Due to “high demand as a dependable logistics partner,” Deutsche Post DHL Group reported a 23.4 percent increase in second quarter revenue at €24 billion ($24.5 billion).

According to a press release, the Group’s operating profit (EBIT) increased by 10% to €2.3 billion in Q22021, up from €2.1 billion in Q22021. “At 9.7% percent, the EBIT margin was slightly below the prior-year level (10.7 percent in Q22021),” the release reads.
In order to reach €1.5 billion ($1.53 billion), net profit climbed by 13%. According to Frank Appel, CEO of Deutsche Post DHL Group, “thanks to the great efforts of our staff, we provide our customers with trustworthy logistics solutions even in unpredictable times.”
“The strong profit performance is a result of this strength, which will continue to pay off in the future. More than ever, our customers value our logistics services. Based on our substantial global presence and cutting-edge infrastructure, we are able to provide dependable solutions in a setting that is becoming more complex across all industries. We don’t waver in the face of adversity.”
Operating cash flow decreased by 10% to €2 billion ($2.4 billion) in the second quarter of 2022 from €2.2 billion in Q2 of 2021.

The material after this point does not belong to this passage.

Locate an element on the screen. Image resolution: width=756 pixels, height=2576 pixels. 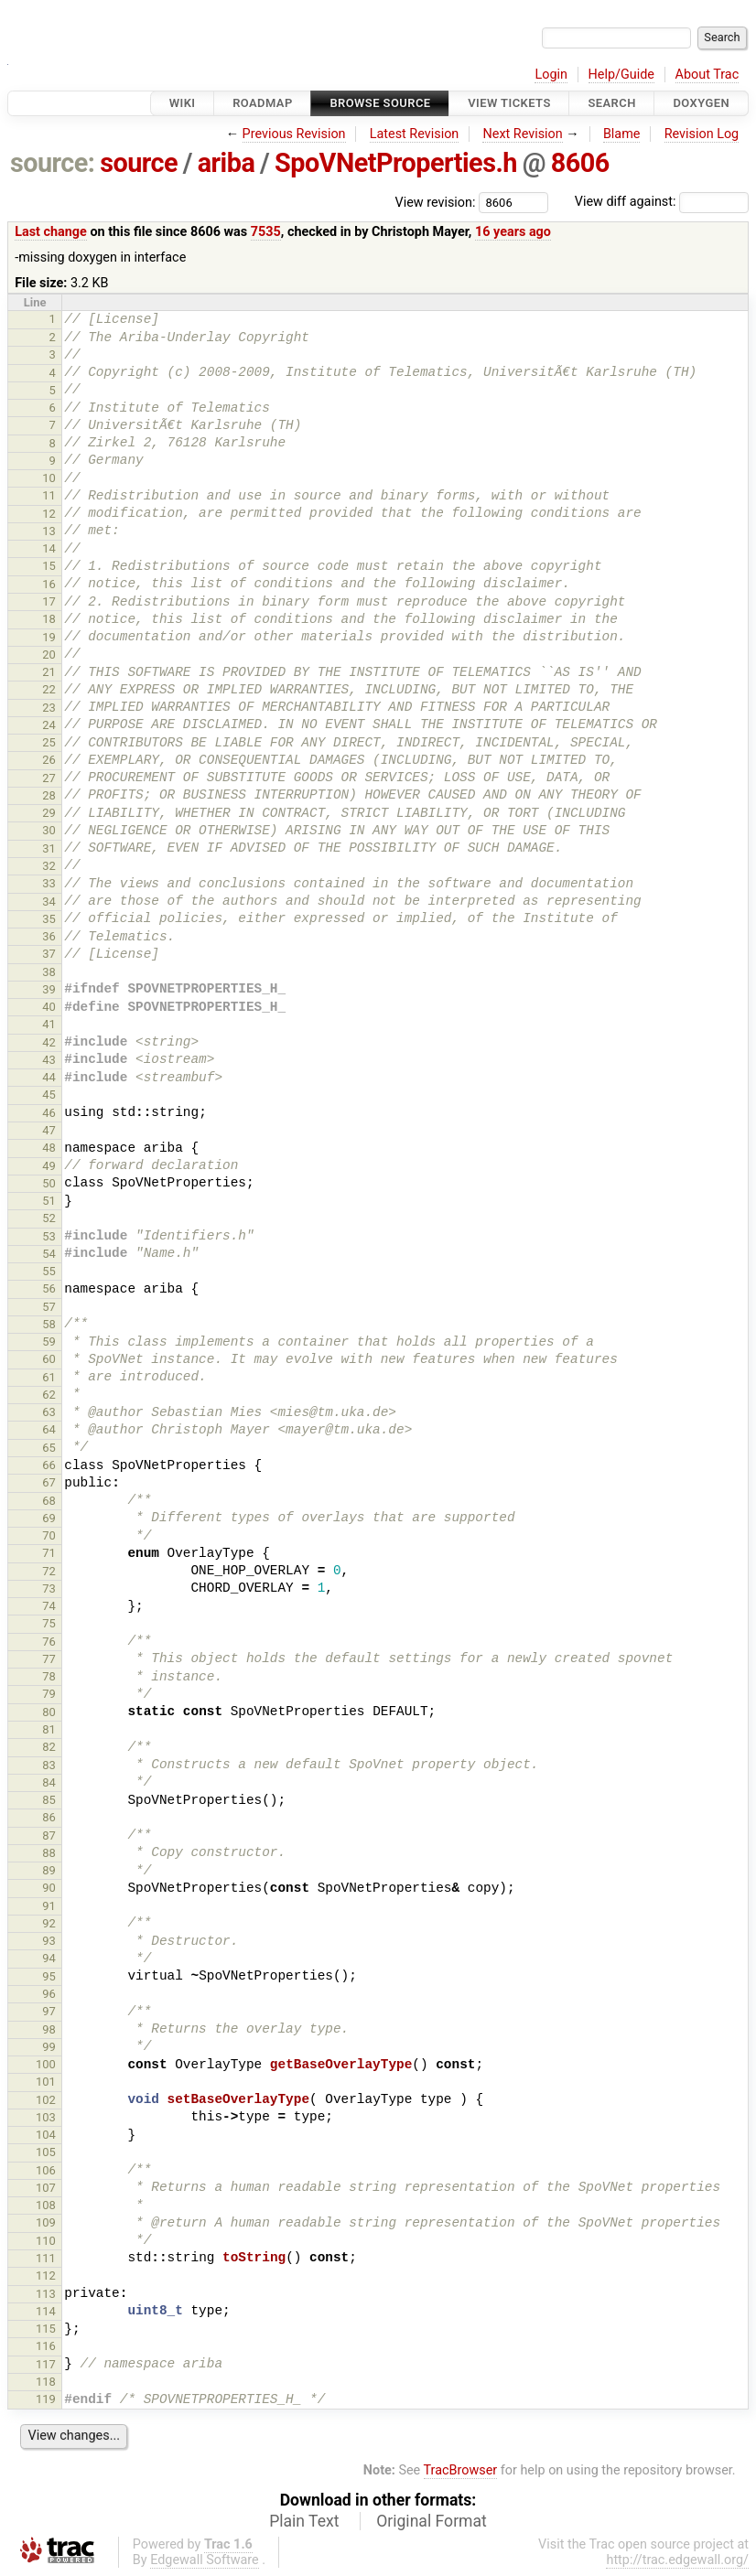
29 is located at coordinates (49, 813).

According to CFO Melanie Kreis
“We have significantly increased our financial strength through a good operating performance in recent quarters. “More financial flexibility equips us to handle any situation. We are able to move forward as scheduled with our planned investments of around €12 billion by 2024 because of our solid cash sheet. By doing this, we are laying the groundwork for long-term growth that goes beyond the recently significantly higher levels of earnings.”

Divisional effectiveness
Despite decreasing volumes for international time-definite express (TDI) shipments, the Express division’s revenue climbed by 17.5% to €7 billion. “The rise in greater-weight shipments, price adjustments, and increased fuel surcharges all contributed to revenue increases. EBIT decreased 6% from the previous year to €1.1 billion (from €1.2 billion in Q22021). In comparison to an extraordinarily high margin of 19.8 percent in the same time last year, the EBIT margin held steady at a healthy 15.7 percent.”

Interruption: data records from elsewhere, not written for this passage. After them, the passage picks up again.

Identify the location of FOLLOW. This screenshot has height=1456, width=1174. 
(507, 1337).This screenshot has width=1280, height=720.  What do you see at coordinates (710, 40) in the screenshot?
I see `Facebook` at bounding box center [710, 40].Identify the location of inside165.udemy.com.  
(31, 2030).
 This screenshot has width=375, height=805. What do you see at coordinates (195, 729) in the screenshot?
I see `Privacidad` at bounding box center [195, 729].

Global Forwarding, Freight increased EBIT to €746 million from €312 million in Q22021, more than double that amount. “A notable increase in revenue of 56 percent to €8.2 billion was made possible by the maintained price and margin trends in the global transport markets.”

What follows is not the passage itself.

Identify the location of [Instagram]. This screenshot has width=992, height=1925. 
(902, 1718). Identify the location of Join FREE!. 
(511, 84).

When clients realised that ocean freight had once again improved schedule reliability, modal shifts back towards ocean freight items caused a small decline in air freight volumes. Ocean freight volumes increased by 11.3% as a result of the integration of the beverage logistics company Hillebrand, which was purchased at the start of the second quarter. To 9.1 percent, the EBIT margin dramatically increased (6 percent in Q22021). Revenue from the supply chain increased by 23% to €4.1 billion, while EBIT increased by 23.2 % to €244 million. At €1.5 billion, E-Commerce Solutions’ revenue increased by 5%. The drop in cargo volumes was more than offset by price modifications.

confirmed prognosis for 2022
The Group reiterated its €8 billion ($8.2 billion, +/- 5%) 2022 EBIT guidance “even taking a potential global economic slowdown in the second half of 2022 into account. The Group has a solid foundation for delivering on this, having generated an EBIT of €4.5 billion ($4.7 billion) in the first quarter of 2022.”